For over 20 years I’ve had the good fortune of working with some of the best artists in the news business to create news graphics, illustrated histories and Page 1 centerpieces for the San Jose Mercury News. As far as we know, only humans tell stories — it's part of what makes us human. I believe in the power of art to compel people to read them. 

Asteroid rustlers

How does NASA propose to wrangle an asteroid and herd it into orbit so astronauts can crack it open with rock hammers and bring pieces back to Earth? Something like this.

Earthquake, earthquake, emergency

For the 100th anniversary of the 1906 San Francisco earthquake I researched, wrote and designed this double-truck graphic, with a mapping assist from Rob Hernandez. My best work with the least help.

How to play Super Pac-Man

For a story about super PACs in 2012, this throwback to '80s gaming seemed the perfect vehicle.  My writing, drawing and design, with a helpful assist from Pai.

Back to the future?

If you write the headline first, sometimes the whole page falls into place. This 10-year retrospective on the California recall election, written by Josh Richman, was shepherded into print by my writing and design, executed by Chris Gotsill, with worthy contributions by managing editor Bert Robinson and art director Pai.

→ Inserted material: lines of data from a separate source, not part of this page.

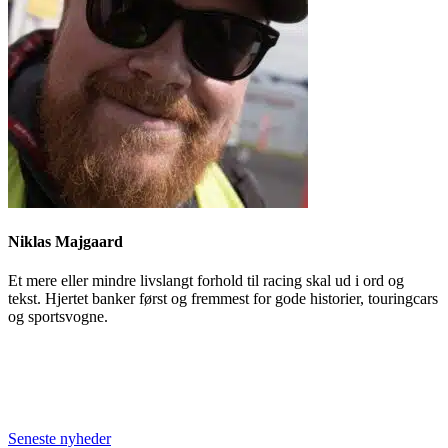
Niklas Majgaard
Et mere eller mindre livslangt forhold til racing skal ud i ord og
tekst. Hjertet banker først og fremmest for gode historier, touringcars
og sportsvogne.
Seneste nyheder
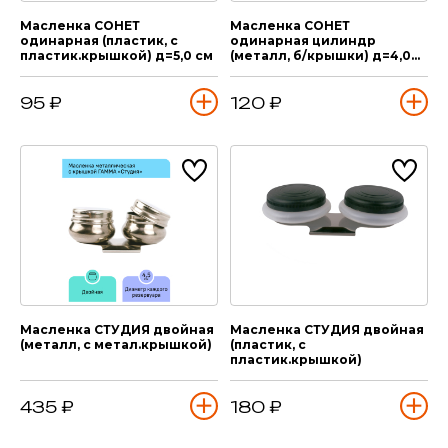
Масленка СОНЕТ
Масленка СОНЕТ
одинарная (пластик, с
одинарная цилиндр
пластик.крышкой) д=5,0 см
(металл, б/крышки) д=4,0
см
95 ₽
120 ₽
Масленка СТУДИЯ двойная
Масленка СТУДИЯ двойная
(металл, с метал.крышкой)
(пластик, с
пластик.крышкой)
435 ₽
180 ₽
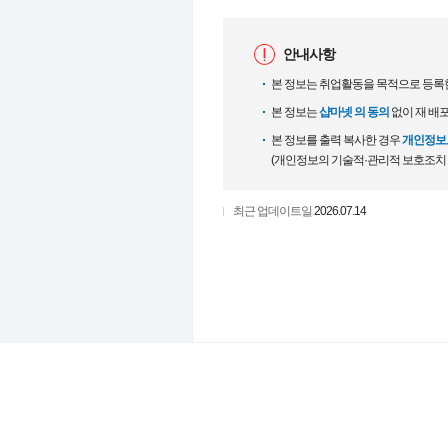
안내사항
본 정보는 취업활동을 목적으로 등록
본 정보는
샵마넷 의 동의
없이 재 배
본 정보를 출력 복사한 경우
개인정보보
(개인정보의 기술적·관리적 보호조치
최근 업데이트일
2026.07.14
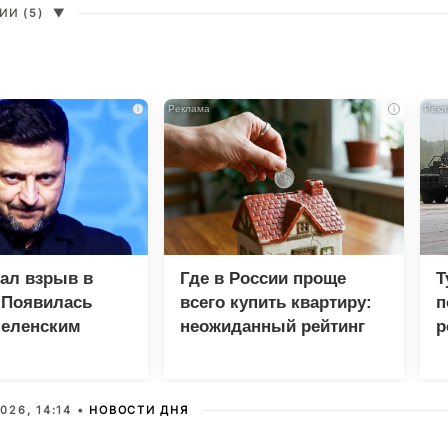
И (5)
▼
i
i
зал взрыв в
Где в России проще
Т
 Появилась
всего купить квартиру:
п
Зеленским
неожиданный рейтинг
р
026, 14:14 •
НОВОСТИ ДНЯ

She ran calling “Wildfire!”

I spent a day at Cal Fire incident command in Gilroy and came back with this Page 1 centerpiece daily, executed with the help of Rob Hernandez. Despite the ugly arrows, state fire instructors later asked me if they could use this graphic to train firefighters in how wildfires spread.

Meet the iPad

On the day the first iPad was introduced, sports editor Darryl Matsuda joked that we could run it actual size. I pursued this idea with Bert Robinson, who liked it, and designer Tiffany Pease, who wanted to add hands. With artist Andréa Maschietto's muscular Photoshop skills, we pulled off Darryl's joke under the headline "The iPad: actual size."

Meet the candidates

I wrote these profiles of the 2008 presidential candidates, and Doug Griswold made them prize-worthy with his stunning illustration and design across two facing pages. My first rule of news design: Partner with an art genius.

Blue Coup

Election Night 2006. Big night for Democrats. My design, with feeds from Pai, Doug Griswold and four reporters. (I didn't like the Lincoln-era bunting at the top, but that ship had sailed.)

Red Tide

Election Night 2010. How things change. The Republicans strike back, just four years later. (But at least we lost the bunting.)